You also need to operate any computer system that you will need to make it through a night of call. These include the general nuclear medicine imaging readers, CT perfusion technologies, and so on.
And then finally, you need to know some of the other functions that if you do not remember, you cannot read the cases. These technologies would include the dictation software and sending images to the correct workstation or software.
Tools You May Need After Residency
In your hospital and departments, you will most likely not need to know all of the technologies available. However, you may find some of them will pay off in spades later on when you begin your first job. You never know. RIS systems, complex nuclear medicine applications, mammography software, etc. are only some of the technologies that you may encounter. You may not “need” them now, but it may be worth it to put the time in upfront to learn them if you think there is a chance you may use them. If possible, you do not want to learn them at your first job where you will waste a lot more time. And, more importantly, you will seem a lot less efficient when you begin as an attending.

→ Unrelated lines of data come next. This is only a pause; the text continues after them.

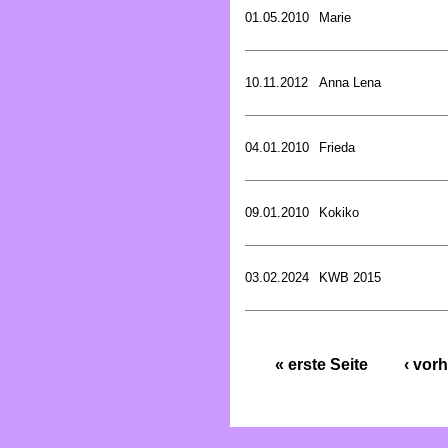
01.05.2010
Marie
10.11.2012
Anna Lena
04.01.2010
Frieda
09.01.2010
Kokiko
03.02.2024
KWB 2015
« erste Seite
‹ vorh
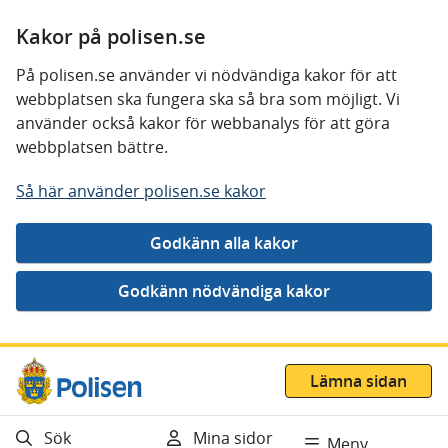
Kakor på polisen.se
På polisen.se använder vi nödvändiga kakor för att
webbplatsen ska fungera ska så bra som möjligt. Vi
använder också kakor för webbanalys för att göra
webbplatsen bättre.
Så här använder polisen.se kakor
Gå direkt till innehåll
Lämna sidan
Sök
Mina sidor
Meny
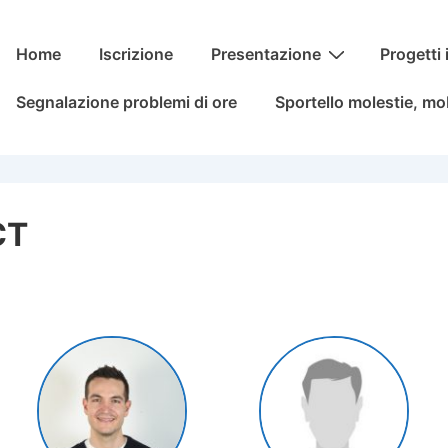
Menu
Home
Iscrizione
Presentazione
Progetti 
principale
Segnalazione problemi di ore
Sportello molestie, mo
CT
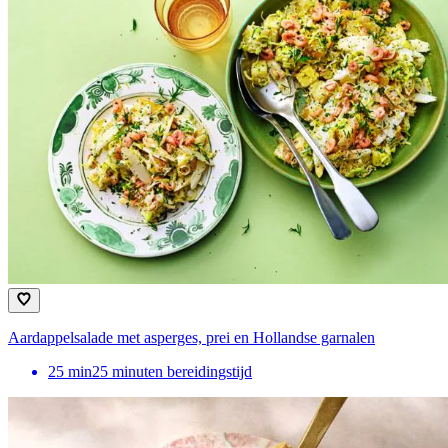
Aardappelsalade met asperges, prei en Hollandse garnalen
25
min
25 minuten bereidingstijd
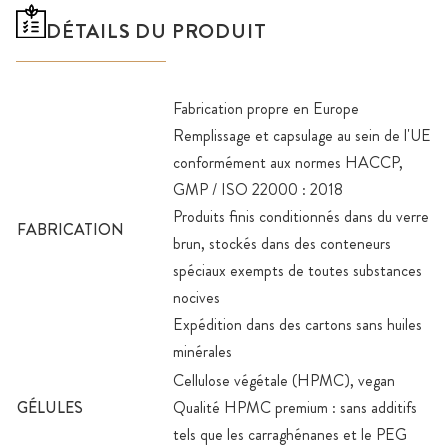
DÉTAILS DU PRODUIT
Fabrication propre en Europe
Remplissage et capsulage au sein de l'UE
conformément aux normes HACCP,
GMP / ISO 22000 : 2018
Produits finis conditionnés dans du verre
FABRICATION
brun, stockés dans des conteneurs
spéciaux exempts de toutes substances
nocives
Expédition dans des cartons sans huiles
minérales
Cellulose végétale (HPMC), vegan
GÉLULES
Qualité HPMC premium : sans additifs
tels que les carraghénanes et le PEG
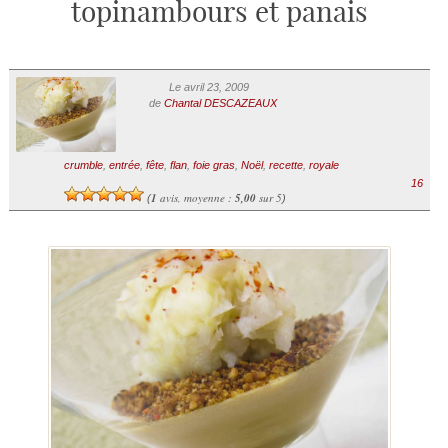
topinambours et panais
Le avril 23, 2009
de
Chantal DESCAZEAUX
crumble
,
entrée
,
fête
,
flan
,
foie gras
,
Noël
,
recette
,
royale
16
1
avis, moyenne :
5,00
sur 5
(
)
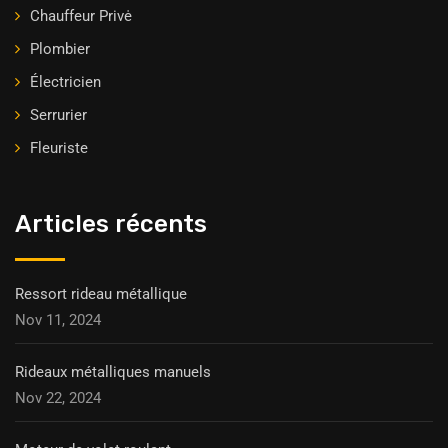
Chauffeur Privė
Plombier
Électricien
Serrurier
Fleuriste
Articles récents
Ressort rideau métallique
Nov 11, 2024
Rideaux métalliques manuels
Nov 22, 2024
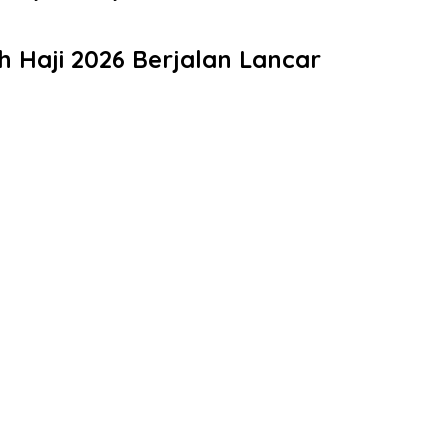
 Haji 2026 Berjalan Lancar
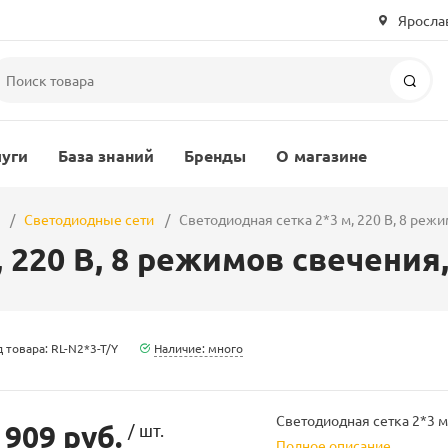
Ярослав
Пои
луги
База знаний
Бренды
О магазине
Светодиодные сети
Светодиодная сетка 2*3 м, 220 В, 8 реж
, 220 В, 8 режимов свечения
 товара: RL-N2*3-T/Y
Наличие: много
Светодиодная сетка 2*3 м
 909 руб.
/ шт.
Полное описание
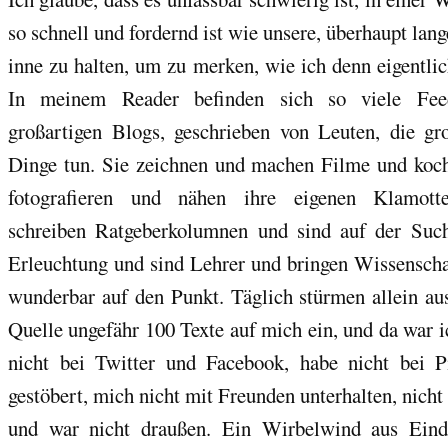
so schnell und fordernd ist wie unsere, überhaupt lan
inne zu halten, um zu merken, wie ich denn eigentlic
In meinem Reader befinden sich so viele Fee
großartigen Blogs, geschrieben von Leuten, die gro
Dinge tun. Sie zeichnen und machen Filme und koc
fotografieren und nähen ihre eigenen Klamott
schreiben Ratgeberkolumnen und sind auf der Suc
Erleuchtung und sind Lehrer und bringen Wissenscha
wunderbar auf den Punkt. Täglich stürmen allein aus
Quelle ungefähr 100 Texte auf mich ein, und da war 
nicht bei Twitter und Facebook, habe nicht bei Pi
gestöbert, mich nicht mit Freunden unterhalten, nicht
und war nicht draußen. Ein Wirbelwind aus Eind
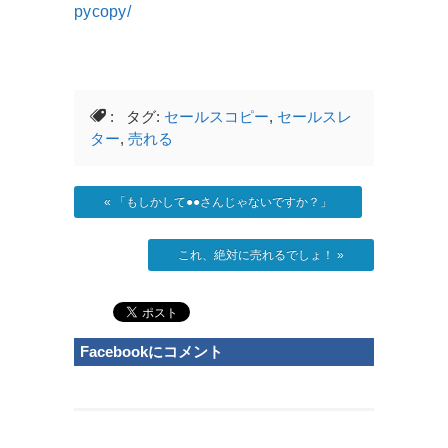
pycopy/
: タグ:
セールスコピー
,
セールスレ
ター
,
売れる
«
「もしかして●●さんじゃないですか？」
これ、絶対に売れるでしょ！
»
Facebookにコメント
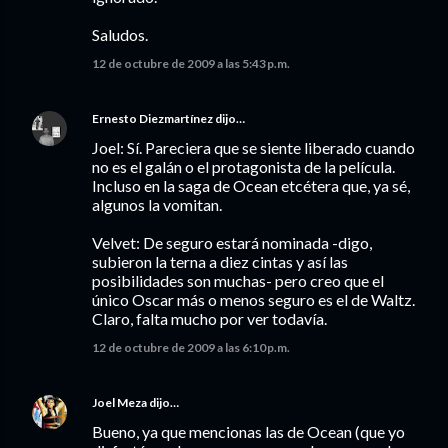
Saludos.
12 de octubre de 2009 a las 5:43 p.m.
Ernesto Diezmartínez
dijo…
Joel: Sí. Pareciera que se siente liberado cuando
no es el galán o el protagonista de la película.
Incluso en la saga de Ocean etcétera que, ya sé,
algunos la vomitan.
Velvet: De seguro estará nominada -digo,
subieron la terna a diez cintas y así las
posibilidades son muchas- pero creo que el
único Oscar más o menos seguro es el de Waltz.
Claro, falta mucho por ver todavía.
12 de octubre de 2009 a las 6:10 p.m.
Joel Meza
dijo…
Bueno, ya que mencionas las de Ocean (que yo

“Buttonology” And Your Technology Background Can Make Or Break You
Knowing the “buttonology” of radiology systems can be critical for your professional development and future career. Without the tools that you will need, at best, you may make yourself inefficient. And, at worst, you may not last at your first or second job. So, during residency, take the time to learn the basics of PACs functionality and hospital systems. Think of it as an investment in your future. I promise that it will pay off big time!